The pair was indirectly supported by very good reports from the ZEW Institute, which were published on Tuesday. Thus, the German business activity index was projected to reach 30 points, but eventually jumped to 51. The indicator was below the key 50-point mark since January last year, so this landmark event could not be ignored by the market. The pan-European index also increased significantly, exceeding forecast values (growth to 46 points instead of a decline to 24). Such trends have become an additional argument for the recovery of EUR/USD.
But nevertheless, the key to the pair’s growth is in the hands of the leaders of the EU countries – this is especially true for those states that now act as oppositionists. If they demonstrate their “negotiability”, the euro will conquer the tenth figure, indicating new price horizons. Otherwise, the bears will seize the initiative and the pair will return to the region of the eighth figure.
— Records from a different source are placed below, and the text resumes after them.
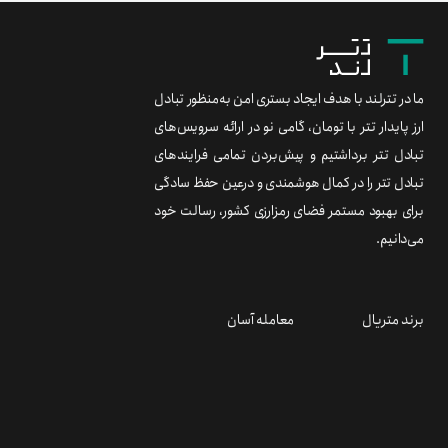
ما در تترلند با هدف ایجاد بستری امن به‌منظور تبادل
ارز پایدار تتر با تومان، گامی نو در ارائه سرویس‌های
تبادل تتر برداشتیم و پیش‌بردن تمامی فرایندهای
تبادل تتر را در کمال هوشمندی و درعین حفظ سادگی
برای بهبود مستمر فضای رمزارزی کشور، رسالت خود
می‌دانیم.
برند متریال
معامله آسان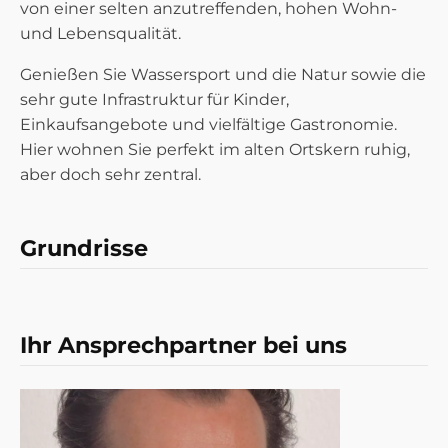
von einer selten anzutreffenden, hohen Wohn-
und Lebensqualität.
Genießen Sie Wassersport und die Natur sowie die
sehr gute Infrastruktur für Kinder,
Einkaufsangebote und vielfältige Gastronomie.
Hier wohnen Sie perfekt im alten Ortskern ruhig,
aber doch sehr zentral.
Grundrisse
LAGEPLAN HÄUSER
Ihr Ansprechpartner bei uns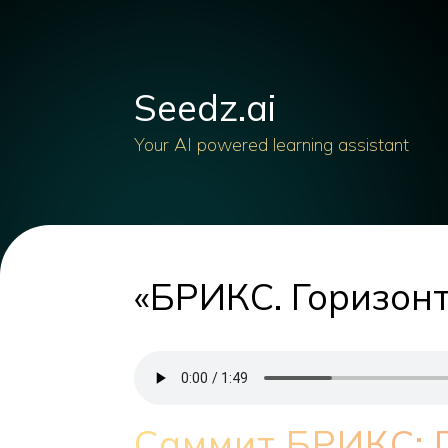
Seedz.ai
Your AI powered learning assistant
«БРИКС. Горизонт
Саммит БРИКС: 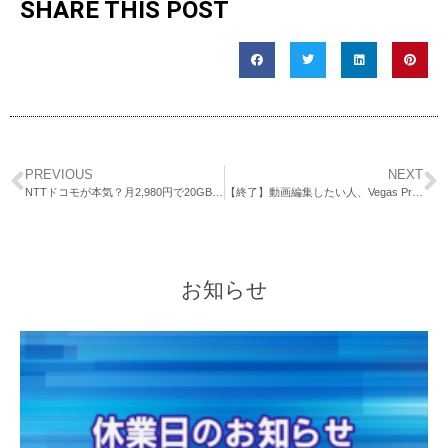
SHARE THIS POST
PREVIOUS
NEXT
NTTドコモが本気？月2,980円で20GBという衝撃プライスの「ahamo」ってどうなん？
【終了】動画編集したい人、Vegas Proが安くなってますよ/2020.12.14まで
お知らせ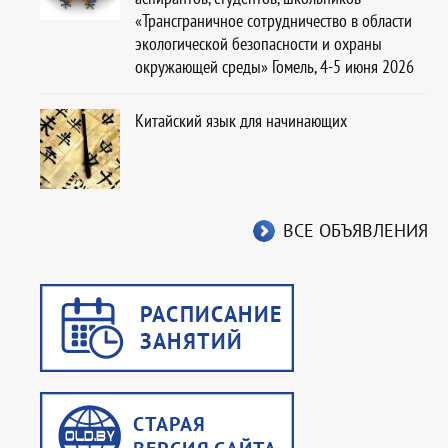
«Трансграничное сотрудничество в области
экологической безопасности и охраны
окружающей среды» Гомель, 4-5 июня 2026
Китайский язык для начинающих
ВСЕ ОБЪЯВЛЕНИЯ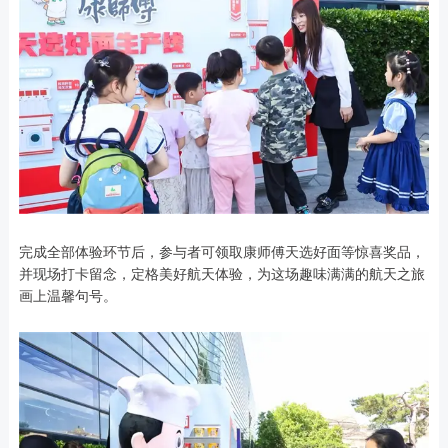
完成全部体验环节后，参与者可领取康师傅天选好面等惊喜奖品，
并现场打卡留念，定格美好航天体验，为这场趣味满满的航天之旅
画上温馨句号。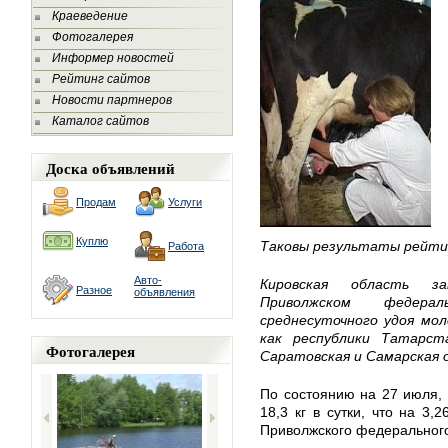
Краеведение
Фотогалерея
Информер новостей
Рейтинг сайтов
Новости партнеров
Каталог сайтов
Доска объявлений
Продам
Услуги
Куплю
Таковы результаты рейтин
Работа
Авто-
Кировская область з
Разное
объявления
Приволжском федер
среднесуточного удоя мол
как республики Татарст
Фотогалерея
Саратовская и Самарская о
По состоянию на 27 июля, 
18,3 кг в сутки, что на 3,
Приволжского федерального 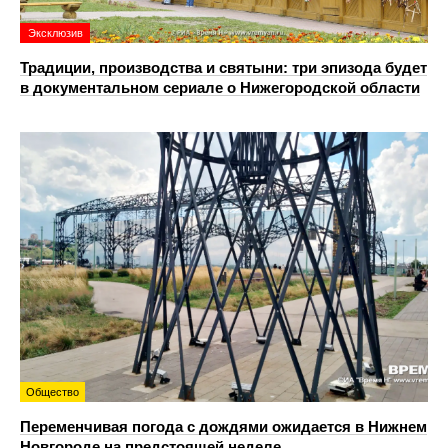
Эксклюзив
Традиции, производства и святыни: три эпизода будет
в документальном сериале о Нижегородской области
Общество
Переменчивая погода с дождями ожидается в Нижнем
Новгороде на предстоящей неделе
Thus, at the moment, the pair retains the potential for further growth, but, due to the uncertainty regarding the position of the four European countries (the fifth country, Hungary, may soon join them), it is advisable to open long positions only if they consolidate above 1.1000. In this case, the bulls will clear their way to the next resistance level, which corresponds to the 1.1060 level – this is the upper border of the Kumo cloud on the daily chart and at the same time the Kijun-sen line on the weekly.